INSTRUCTIONS TO FOLLOW » Each entry is to be repeated word for word, and the images are to be dropped.

(Records from a data source)
::::

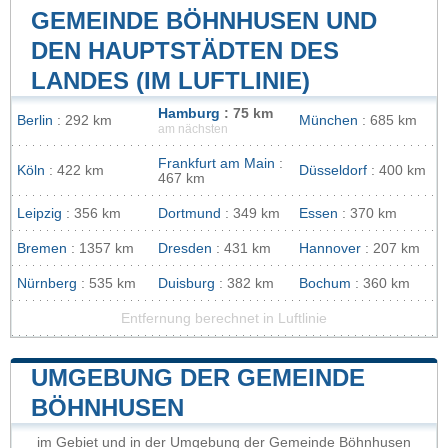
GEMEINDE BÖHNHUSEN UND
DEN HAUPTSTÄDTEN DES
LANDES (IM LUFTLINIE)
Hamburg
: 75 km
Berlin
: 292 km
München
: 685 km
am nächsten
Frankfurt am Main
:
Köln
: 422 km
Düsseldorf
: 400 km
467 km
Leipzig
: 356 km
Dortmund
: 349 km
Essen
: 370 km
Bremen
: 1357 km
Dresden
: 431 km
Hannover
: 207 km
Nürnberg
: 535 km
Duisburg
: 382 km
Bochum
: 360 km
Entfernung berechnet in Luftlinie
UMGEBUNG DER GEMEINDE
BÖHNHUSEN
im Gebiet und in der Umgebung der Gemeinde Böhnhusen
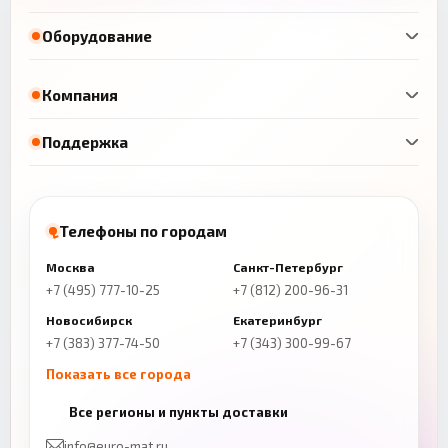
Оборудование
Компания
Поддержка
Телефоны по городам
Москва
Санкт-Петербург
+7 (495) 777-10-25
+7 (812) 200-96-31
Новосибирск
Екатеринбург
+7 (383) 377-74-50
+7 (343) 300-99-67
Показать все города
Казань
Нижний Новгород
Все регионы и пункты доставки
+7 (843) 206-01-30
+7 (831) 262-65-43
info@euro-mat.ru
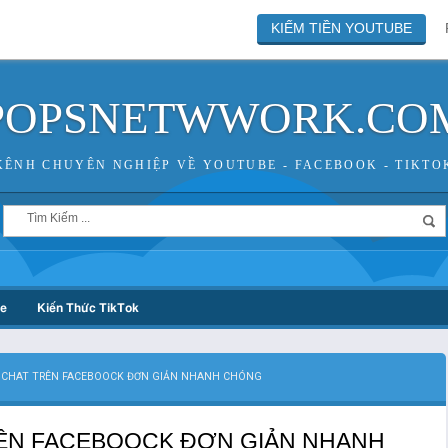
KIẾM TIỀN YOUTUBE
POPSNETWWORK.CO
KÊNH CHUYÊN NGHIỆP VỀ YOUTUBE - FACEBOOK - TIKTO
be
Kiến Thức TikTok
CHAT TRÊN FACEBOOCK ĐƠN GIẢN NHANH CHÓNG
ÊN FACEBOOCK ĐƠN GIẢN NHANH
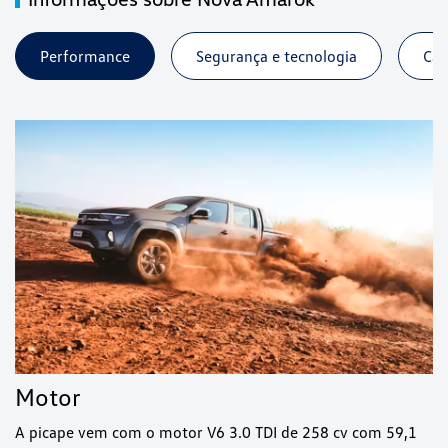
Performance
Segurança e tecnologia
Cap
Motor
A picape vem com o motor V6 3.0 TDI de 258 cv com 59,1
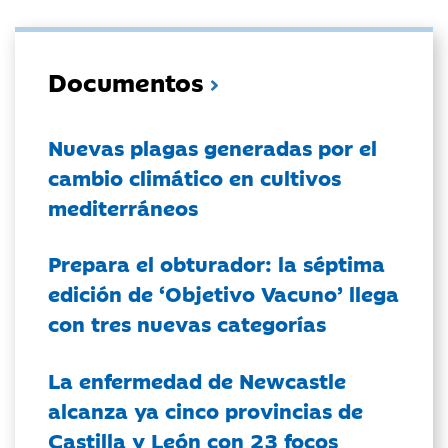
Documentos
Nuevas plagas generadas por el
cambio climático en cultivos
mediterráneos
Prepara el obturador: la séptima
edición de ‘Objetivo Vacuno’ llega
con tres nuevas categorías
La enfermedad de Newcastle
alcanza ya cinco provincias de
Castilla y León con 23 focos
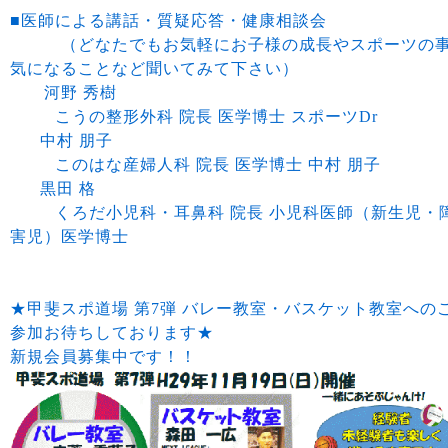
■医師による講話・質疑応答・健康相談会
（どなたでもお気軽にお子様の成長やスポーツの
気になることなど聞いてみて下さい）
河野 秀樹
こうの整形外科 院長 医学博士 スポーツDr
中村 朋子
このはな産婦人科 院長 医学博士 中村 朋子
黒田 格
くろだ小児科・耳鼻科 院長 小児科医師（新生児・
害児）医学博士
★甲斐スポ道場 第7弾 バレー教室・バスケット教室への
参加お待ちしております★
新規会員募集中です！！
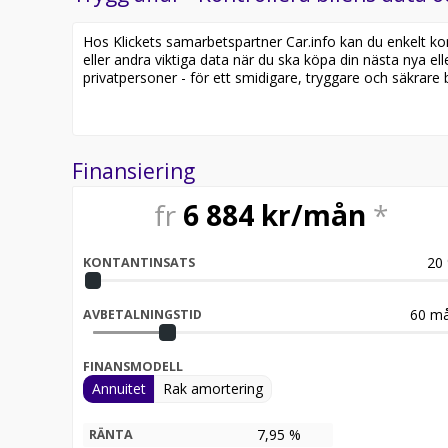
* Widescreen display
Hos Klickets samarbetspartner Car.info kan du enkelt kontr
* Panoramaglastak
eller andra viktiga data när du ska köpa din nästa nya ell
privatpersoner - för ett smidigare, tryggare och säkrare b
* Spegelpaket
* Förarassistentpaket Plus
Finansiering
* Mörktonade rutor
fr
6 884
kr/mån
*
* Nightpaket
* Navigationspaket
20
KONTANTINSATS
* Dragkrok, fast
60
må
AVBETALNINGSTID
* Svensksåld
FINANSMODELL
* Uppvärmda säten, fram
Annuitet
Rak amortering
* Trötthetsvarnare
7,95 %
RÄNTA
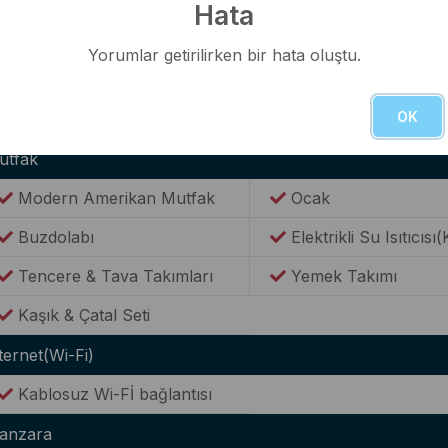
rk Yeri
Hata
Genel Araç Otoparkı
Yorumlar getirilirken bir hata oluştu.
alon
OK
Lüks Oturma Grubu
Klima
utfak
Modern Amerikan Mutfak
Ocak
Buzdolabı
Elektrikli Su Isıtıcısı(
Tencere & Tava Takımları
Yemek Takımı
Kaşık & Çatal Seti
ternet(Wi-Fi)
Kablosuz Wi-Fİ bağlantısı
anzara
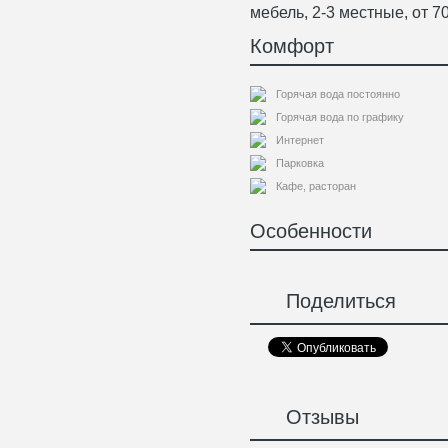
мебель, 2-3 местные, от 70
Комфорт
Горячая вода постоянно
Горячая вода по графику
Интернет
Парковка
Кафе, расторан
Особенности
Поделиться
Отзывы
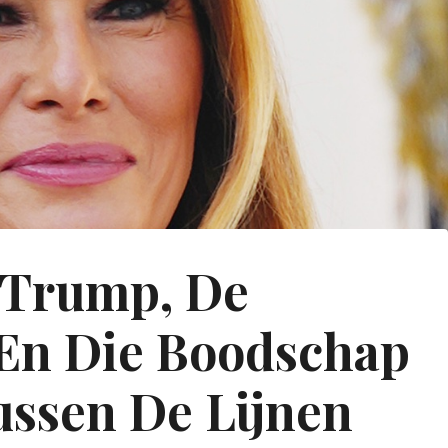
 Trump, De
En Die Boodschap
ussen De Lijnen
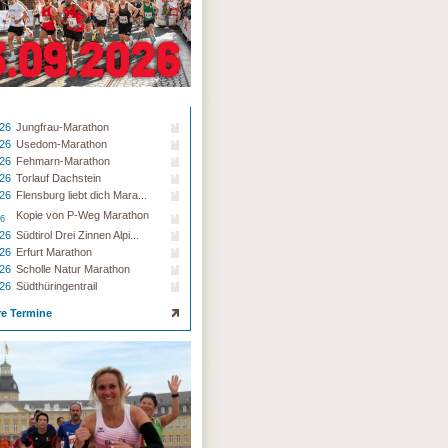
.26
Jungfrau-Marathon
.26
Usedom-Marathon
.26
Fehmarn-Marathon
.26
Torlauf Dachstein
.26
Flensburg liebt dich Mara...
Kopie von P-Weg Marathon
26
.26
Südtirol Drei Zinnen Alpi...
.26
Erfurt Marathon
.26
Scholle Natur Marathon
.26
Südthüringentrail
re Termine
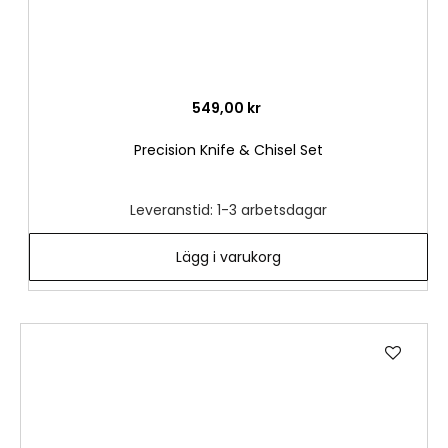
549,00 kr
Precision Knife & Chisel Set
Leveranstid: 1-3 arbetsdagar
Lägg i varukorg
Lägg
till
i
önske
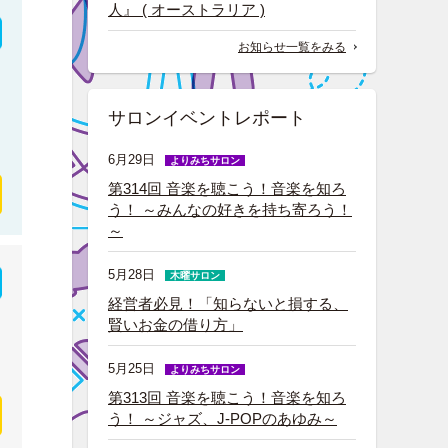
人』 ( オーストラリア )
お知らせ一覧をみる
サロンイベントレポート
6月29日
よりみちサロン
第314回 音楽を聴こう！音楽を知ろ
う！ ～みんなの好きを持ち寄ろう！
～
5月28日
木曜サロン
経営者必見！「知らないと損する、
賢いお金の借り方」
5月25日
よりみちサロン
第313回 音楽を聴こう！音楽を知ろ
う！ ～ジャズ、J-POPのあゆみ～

::::

WORKED SOLUTION »
GEMEINDE BÖHNHUSEN UND
DEN HAUPTSTÄDTEN DES
LANDES (IM LUFTLINIE)
Hamburg
: 75 km
Berlin
: 292 km
München
: 685 km
am nächsten
Frankfurt am Main
:
Köln
: 422 km
Düsseldorf
: 400 km
467 km
Leipzig
: 356 km
Dortmund
: 349 km
Essen
: 370 km
Bremen
: 1357 km
Dresden
: 431 km
Hannover
: 207 km
Nürnberg
: 535 km
Duisburg
: 382 km
Bochum
: 360 km
Entfernung berechnet in Luftlinie
UMGEBUNG DER GEMEINDE
BÖHNHUSEN
im Gebiet und in der Umgebung der Gemeinde Böhnhusen
Оборудование
Компания
Поддержка
Телефоны по городам
Москва
Санкт-Петербург
+7 (495) 777-10-25
+7 (812) 200-96-31
Новосибирск
Екатеринбург
+7 (383) 377-74-50
+7 (343) 300-99-67
Показать все города
Казань
Нижний Новгород
Все регионы и пункты доставки
+7 (843) 206-01-30
+7 (831) 262-65-43
info@euro-mat.ru
KIẾM TIỀN YOUTUBE
POPSNETWWORK.CO
KÊNH CHUYÊN NGHIỆP VỀ YOUTUBE - FACEBOOK - TIKTO
be
Kiến Thức TikTok
CHAT TRÊN FACEBOOCK ĐƠN GIẢN NHANH CHÓNG
ÊN FACEBOOCK ĐƠN GIẢN NHANH
Performance
Segurança e tecnologia
Cap
Motor
A picape vem com o motor V6 3.0 TDI de 258 cv com 59,1
Documentos
Nuevas plagas generadas por el
cambio climático en cultivos
mediterráneos
Prepara el obturador: la séptima
edición de ‘Objetivo Vacuno’ llega
con tres nuevas categorías
La enfermedad de Newcastle
alcanza ya cinco provincias de
Castilla y León con 23 focos
■医師による講話・質疑応答・健康相談会
（どなたでもお気軽にお子様の成長やスポーツの
気になることなど聞いてみて下さい）
河野 秀樹
こうの整形外科 院長 医学博士 スポーツDr
中村 朋子
このはな産婦人科 院長 医学博士 中村 朋子
黒田 格
くろだ小児科・耳鼻科 院長 小児科医師（新生児・
害児）医学博士
★甲斐スポ道場 第7弾 バレー教室・バスケット教室への
参加お待ちしております★
新規会員募集中です！！
* Widescreen display
Hos Klickets samarbetspartner Car.info kan du enkelt kontr
* Panoramaglastak
eller andra viktiga data när du ska köpa din nästa nya ell
privatpersoner - för ett smidigare, tryggare och säkrare b
* Spegelpaket
* Förarassistentpaket Plus
Finansiering
* Mörktonade rutor
fr
6 884
kr/mån
*
* Nightpaket
* Navigationspaket
20
KONTANTINSATS
* Dragkrok, fast
60
må
AVBETALNINGSTID
* Svensksåld
FINANSMODELL
* Uppvärmda säten, fram
Annuitet
Rak amortering
* Trötthetsvarnare
7,95 %
RÄNTA
rk Yeri
Hata
Genel Araç Otoparkı
Yorumlar getirilirken bir hata oluştu.
alon
OK
Lüks Oturma Grubu
Klima
utfak
Modern Amerikan Mutfak
Ocak
Buzdolabı
Elektrikli Su Isıtıcısı(
Tencere & Tava Takımları
Yemek Takımı
Kaşık & Çatal Seti
ternet(Wi-Fi)
Kablosuz Wi-Fİ bağlantısı
anzara
мебель, 2-3 местные, от 70
Комфорт
Горячая вода постоянно
Горячая вода по графику
Интернет
Парковка
Кафе, расторан
Особенности
Поделиться
Отзывы
 Trump, De
En Die Boodschap
ussen De Lijnen
.26
Jungfrau-Marathon
.26
Usedom-Marathon
.26
Fehmarn-Marathon
.26
Torlauf Dachstein
.26
Flensburg liebt dich Mara...
Kopie von P-Weg Marathon
26
.26
Südtirol Drei Zinnen Alpi...
.26
Erfurt Marathon
.26
Scholle Natur Marathon
.26
Südthüringentrail
re Termine
549,00 kr
Precision Knife & Chisel Set
Leveranstid: 1-3 arbetsdagar
Lägg i varukorg
Lägg
till
i
önske
人』 ( オーストラリア )
お知らせ一覧をみる
サロンイベントレポート
6月29日
よりみちサロン
第314回 音楽を聴こう！音楽を知ろ
う！ ～みんなの好きを持ち寄ろう！
～
5月28日
木曜サロン
経営者必見！「知らないと損する、
賢いお金の借り方」
5月25日
よりみちサロン
第313回 音楽を聴こう！音楽を知ろ
う！ ～ジャズ、J-POPのあゆみ～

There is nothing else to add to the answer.